Tuesday, 11 July 2017

The Immortal Life of Henrietta Lacks

I am on holiday, and this is the only time in the year I can afford enough neurones to reads some serious books.  This year I picked "The Immortal Life of Henrietta Lacks", by Rebecca Skloot.

This 2009 book tells the story of the HeLa cells line, the first immortalised cell line ever produced.  But it also tells the story of Henrietta Lacks, the black woman that in 1951 went for a visit at the Johns Hopkins Medical School and Hospital in Baltimore, and was found with an incredibly malignant tumour of the cervix.  Without her knowledge or consent, a part of the tumour was sent to George Gey, a cell biologist working in the same hospital, who derived from it the first human cell line that would replicate indefinitely, what is usually referred as an "immortal" cell line.  The line was named with the initial of the donor, HeLa.   To date PubMed reports 94,103 papers that cite the HeLa cell line; the list of discoveries that were made possible because of the HeLa cell line is impressive, starting from the key role it played in the discovery of the polio vaccine.

First, if you have any interest in life sciences, or in the ethics of research, please read this book.  The author develop a passionate parallel narrative of the HeLa cell line and of Mrs Lacks and her family; in doing this you realise what we all know and all constantly forget: there are people behind our samples, our diseases, our cures.  People with their beliefs, with their fears, they joys and pains, their greed and generosity, and their vision of the world.

I decided to write this blog to fix some ideas that I developed while reading this book.

The first theme is racism. While George Gey is described by the author as good person, driven by a positive ethics of research, the United States of the '50s are a profoundly racist country, where black people are perceived as lesser humans.  And once you accept this, even unconsciously, then even the good persons will end up acting with total disrespect for the fundamental rights of other human beens.

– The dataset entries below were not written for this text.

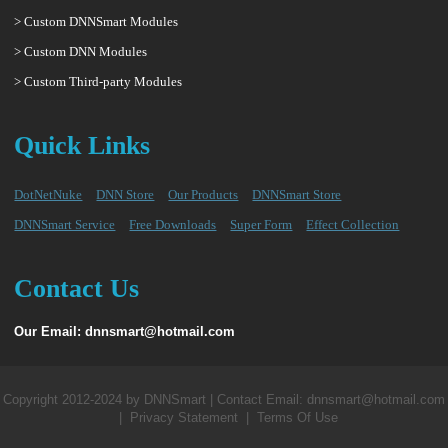
> Custom DNNSmart Modules
> Custom DNN Modules
> Custom Third-party Modules
Quick Links
DotNetNuke
DNN Store
Our Products
DNNSmart Store
DNNSmart Service
Free Downloads
Super Form
Effect Collection
Contact Us
Our Email: dnnsmart@hotmail.com
Copyright 2012-2024 by DNNSmart | Contact Email: dnnsmart@hotmail.com
|
Privacy Statement
|
Terms Of Use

the second theme is the need for a rigorous enforcement of ethics in human and animal research.   Reading this book I learnt of the Tuskegee syphilis experiment, or the work of Chester M. Southam who injected HeLa cancerous cells under the skin of prison inmates from the Ohio State Penitentiary and to cancer patients without their consent.   I came to realise that for each rule we need to cope in biomedical research, there is in the past an horror story that motivated the introduction of that rule.  It might be obvious, but like many things, we tend to overlook them, or at least I did.  I think teaching applied research ethics starting form this historic cases can help our researchers in training to better understand where all this comes from, and why it is important.

As I found enlightening this book, I disagree with the proposals contained in its Afterward. Rebecca Skloot identifies two issues: the need for informed consent in tissue banking, and the unfair share of commercial profits built on someone tissue donations.  While I agree both problems exist, the solutions the author propose (full informed consent and sharing of commercial profits with the donor) are so american in celebrating the supremacy of the individual over the collectivity.

While I agree that no tissue should be used for research without the donor consent, the need for the development of tissue banks prevents the detailed informed consent that is typically used in clinical research, because at the time of donation we do not know which exact type of research will be conducted on those tissues. I believe that we can develop informed consents that provide general authorisation to research, and possibly offer opt-out for particular type of research that are know to raise moral issues in groups of citizens (such as biological warfare).

Also, I think that profit sharing looks at the issue in the wrong way.  Not only the donor, but also the researchers should be forbidden to make any profit out of tissue donations. The idea that one can patent a human gene is simply terrifying, and has already produced some horror stories in term of access to cure.  George Gey gave away for free his HeLa cell line to anyone who asked for it, and did not even try to patent some of the technologies he developed to support mass-production.  this idea that greed is a positive driver is crazy, and factually and historically wrong.  We need to tell our patients, our researchers in training, our doctors that we do what we do for the betterment of humanity, not to become rich.